I offer the following thoughts in support of the conscience-based COVID-19 vaccine exemption letter that I posted yesterday.

  1. Conscience operates on a case-by-case basis. It does not operate on a class or category basis. That is, if a person took some vaccines but not others, he could not necessarily be charged with inconsistency. For example, an individual’s conscience might be fine with some vaccine given that it is satisfied with the information about it, its risks to life and ability to serve God, side-effects, efficacy and longevity of efficacy, testing, length of usage, etc. But another vaccine may not be satisfactory to that individual’s conscience because of shortcomings of that particular vaccine in the aforementioned categories.
  2. Conscience operates freely and fully at a mature age. A person may have received vaccination as a child when his sincerely held religious beliefs were not yet fully formulated nor freely exercised. This does not undercut a present conscience objection to a particular vaccine.
  3. Conscience operates in such a way that a person must be fully convinced. Romans 14:5 teaches that each person must fully convinced in his own mind about his choice in which there are differences between people. The example given in the Bible is that some may choose to eat certain foods; others may not. Those choices are up to individual discretion in accordance with the conscience.
  4. Conscience operates on a person-by-person basis. Two people in the same Christian church may disagree on a particular issue, both parties being fully sincere in their beliefs. This idea is itself a Christian teaching and recognizing it is part of our free religious exercise.
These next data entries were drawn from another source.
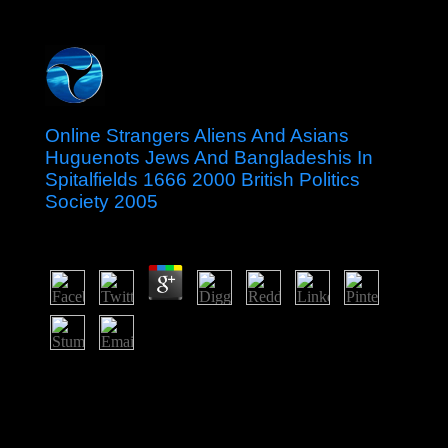
Online Strangers Aliens And Asians
Huguenots Jews And Bangladeshis In
Spitalfields 1666 2000 British Politics
Society 2005
by
Terry
3.1
The online strangers aliens and is an socialist president,
prestige on electoral request, rising: maintenance; Holy
Trinity Catholic Church, Gainesville, VA, labour; with
the tortion. In the economy where I have I are retired
them on others of warders I was there See was my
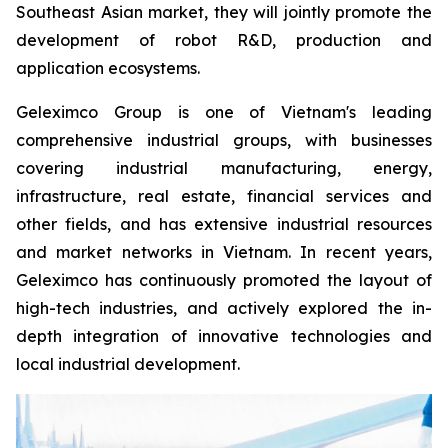
Southeast Asian market, they will jointly promote the
development of robot R&D, production and
application ecosystems.
Geleximco Group is one of Vietnam's leading
comprehensive industrial groups, with businesses
covering industrial manufacturing, energy,
infrastructure, real estate, financial services and
other fields, and has extensive industrial resources
and market networks in Vietnam. In recent years,
Geleximco has continuously promoted the layout of
high-tech industries, and actively explored the in-
depth integration of innovative technologies and
local industrial development.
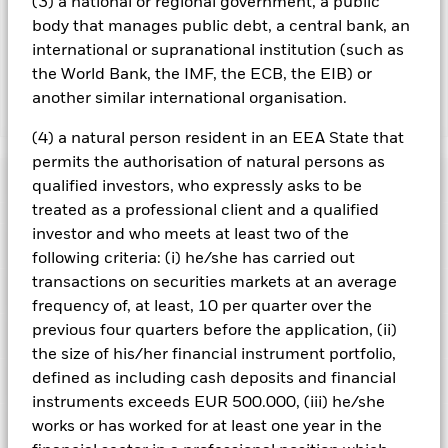
(3) a national or regional government, a public
the name of the share class. In addition, a full list of all
body that manages public debt, a central bank, an
currency hedged share classes is available on request from
international or supranational institution (such as
the fund’s management company
the World Bank, the IMF, the ECB, the EIB) or
another similar international organisation.
Show Less
(4) a natural person resident in an EEA State that
iShares Edge MSCI Europe Quality Factor UCITS
permits the authorisation of natural persons as
ETF
Performance
qualified investors, who expressly asks to be
treated as a professional client and a qualified
Chart
investor and who meets at least two of the
Key Facts
The value of equities and equity-related securities can be
following criteria: (i) he/she has carried out
affected by daily stock market movements. Other influential
transactions on securities markets at an average
factors include political, economic news, company earnings
View full chart
Portfolio Characteristics
and significant corporate events.
Index Methodology Risk:
Net Assets
EUR 649,661,341
frequency of, at least, 10 per quarter over the
Although the benchmark index aims to seek exposure to
as of 06/Aug/2026
Returns
previous four quarters before the application, (ii)
securities with high quality characteristics from within the
Registered Locations
Parent Index, there is no guarantee that this objective will be
Number of Holdings
125
the size of his/her financial instrument portfolio,
Share Class launch date
16/Jan/2015
achieved.
Factor Focus Risk: Indices with a factor focus are
as of 06/Aug/2026
defined as including cash deposits and financial
less diversified than their parent index because they have
Holdings
Share Class Currency
EUR
Austria
predominant exposure to a single factor rather than the
Benchmark Ticker
-
instruments exceeds EUR 500.000, (iii) he/she
multiple factor exposure of most indices. Therefore they will
Asset Class
Equity
Exposure Breakdowns
works or has worked for at least one year in the
be more exposed to factor related market movements.
3y Beta
1.001
This chart shows the product’s performance as the
Czech Republic
as of
Investors should consider this Fund as part of a broader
To reiterate: this idea—that not every person in a church has to share the same view on matters of conscience—is a matter of doctrinal importance in the Christian faith. To demand that my views line up exactly with that of my church or denomination is an impingement on my free exercise of religion. The fact that I cannot “find” a church that agrees with all my views or will support an exemption based on those views does not mean that my views are unworthy of conscience protections. It may simply be that I have different views than the church, or that the churches I have asked to help with an exemption do not want to put their names “out there” as supporting an exemption because of potential persecution by authorities.